The center of Village life is the historic Washington Square Park at the heart of the neighborhood. The park is bordered by New York University and is the site for stand up comics, clowns, musicia , street theater and political rallies. Dog walkers,chess and soccer players, as well as lovers,seniors and future revolutionaries all share the park.
Most parts of Greenwich Village comprise mid-rise apartments, 19th-century row houses and the occasional one-family walk-ups, which is a sharp contrast to the hi-rise landscape in Mid and Downtown Manhattan. Village streets are dotted with unique bars, restaurants and shops. A large section of Greenwich Village is considered part of a Historic District by the New York City Landmarks Preservation Commission.Greenwich Village includes the primary campus for New York University (NYU), The New School, and Yeshiva University’s Benjamin N. Cardozo School of Law. Parsons The New School for Design, Cooper Union and Pratt Institute .

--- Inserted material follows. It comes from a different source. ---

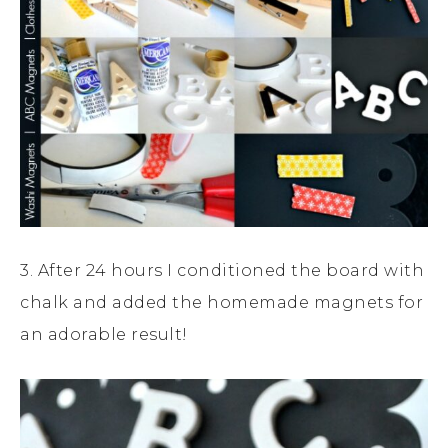
3. After 24 hours I conditioned the board with
chalk and added the homemade magnets for
an adorable result!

The neighborhood is mostly known for its colorful, artistic residents and the alternative culture they propagate. Due in part to the progressive attitudes of many of its residents, the Village has traditionally been a focal point of new movements and ideas, whether political, artistic, or cultural. This tradition as an enclave of avant-garde and alternative culture was established by the beginning of the 20th century when small presses, art galleries, and experimental theater thrived.
Currently, many artists and local historians bemoan the fact that the bohemian days of Greenwich Village are long gone, the extraordinarily high housing costs in the neighborhood have driven artists first to SoHo then to TriBeCa and finally to outlying areas like Williamsburg and Bushwick in Brooklyn, as well as Long Island City,and DUMBO. Nevertheless, residents of Greenwich Village still possess a strong community identity and are proud of their neighborhood’s unique history and fame, and its well-known liberal live-and-let-live attitudes.